The Legend of Zelda: Ocarina of Time
So every Xbox game uses the Skinner Box. No problem, right? All we have to do is step into the past for a little bit. Besides, everyone knows that older games are better less stupid simpler. So with that in mind, let’s take a look at what many consider to be the greatest game ever made, Ocarina of Time.
Come on, surely the greatest game of all time doesn’t need any of those tools. OK, it has a story, but who plays a Zelda game for the plot? Idiots and babies, that’s who! Just think about the magnificent design of the temples, or the huge, sprawling, secret filled overworld, or the intense boss battles, or any of that. Zelda thinks you should take that toolbox and shove it up your filthy sphincter.
At this point I could mention a large number of things, like the smaller, more subtle sound effects and rewards, or how you’re really selling the story short. But really, the notion that Zelda doesn’t use the toolbox can be dispelled with one, simple sound effect.
I bet you this sound STILL makes you squeal like a little girl.
Super Mario Bros.
Now you’re rather angry with me, “Well,” you say, “You just didn’t go back far enough! What about something REALLY old, like Super Mario Bros?

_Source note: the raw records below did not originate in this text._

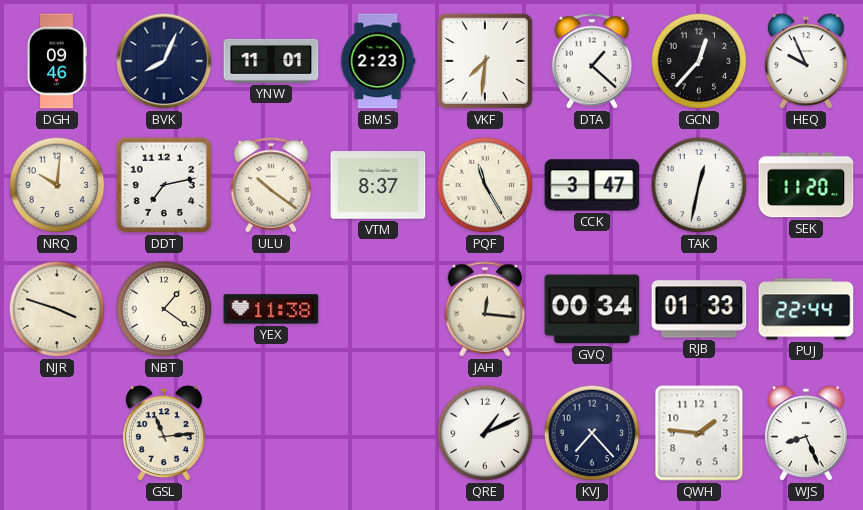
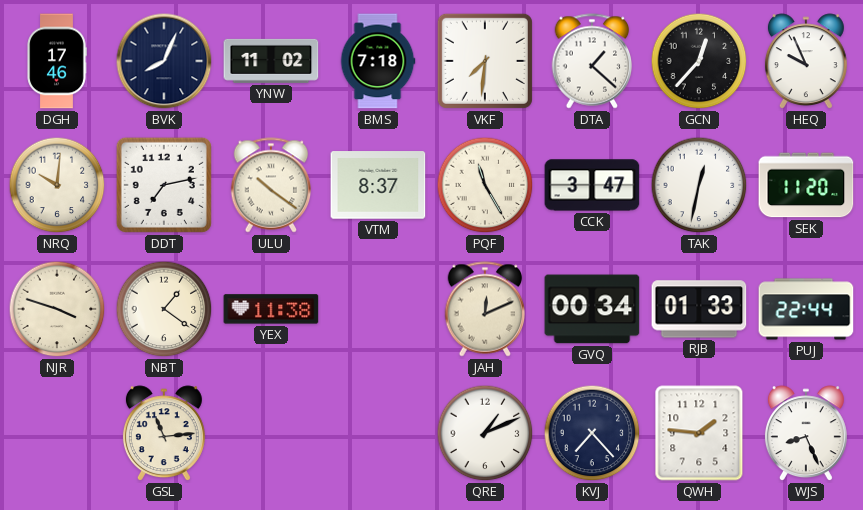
DGH: 09:46 -> 17:46
YNW: 11:01 -> 11:02
BMS: 2:23 -> 7:18
JAH: 12:16 -> 12:11
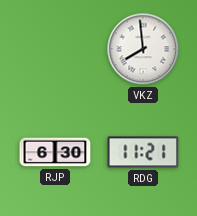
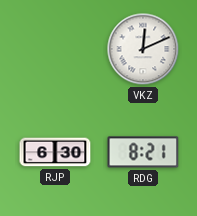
VKZ: 7:59 -> 12:11
RDG: 11:21 -> 8:21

Fine theoretical Valve/Nintendo fanboy, we’ll play your game. It’s true that by today’s standards, Super Mario Bros is a very simple game. But that doesn’t mean it’s free form the clutches of the developer’s toolbox. The coin collecting and power up sound effects both count as Eye Candy, collecting a hundred coins for a 1-Up is a Skinner Box, and the game is not only split into levels, but they’re further split into worlds. A double whammy of Progression.
Plus, just think about the story. OK, so it’s not exactly on par with Half-Life 2, but that doesn’t mean it isn’t used to drive the player along. Think back to when you were a little kid, playing this game on your NES Christmas morning. You really wanted to rescue the princess, didn’t you? It pissed you off when Toad told you that your princess is in another castle, didn’t it? One of the reasons Mario was such a pioneer is that it had a plot. It wasn’t little dot guy shooting at other dots, it was an epic journey across a strange land to rescue a princess from an evil monster. Before Mario, very few games had a story, or even a setting. Mario essentially put the story tool in the toolbox.
“No,” now you’re saying, “No, no, no, no, no. Pac-man? Really? Pac-Man?!?” Yes, Pac-Man. Pac-Man employs these tools as well. Notice that there’s a distinct difference in the sound effects for whenever you’re eating pellets. Eating pellets gives you points, and enough points means an extra life. Eating a power pellet gives you the ability to eat ghosts, and plays a satisfying little beep that gives you extra points whenever you do so. Let us not also forget that Pac-Man was one of the earliest examples of a game with cutscenes. Every once in a while it would show the crazy antics between the ghosts and everyone’s favorite yellow pie. Why don’t you sing along on this one? Eye Candy, Skinner Box, Eye Candy, Skinner Box.
We could go even further, but I think you get the point, and I think I’ve rambled on for long enough. I think the main thing to take out of this is that although yes, the developer’s toolbox can be used in games like FarmVille and World of Warcraft to keep players addicted, they aren’t bad on their own and, in fact, are some of the most memorable parts of our favorite games.
That said, I’ve finally got my first project nailed down and have started work on it. It began as a little thought exercise to see if I could come up with a game that didn’t employ those tools. I didn’t succeed, obviously, but I think what I did come up with is interesting enough. I’ll let you be the judge when I finally release it.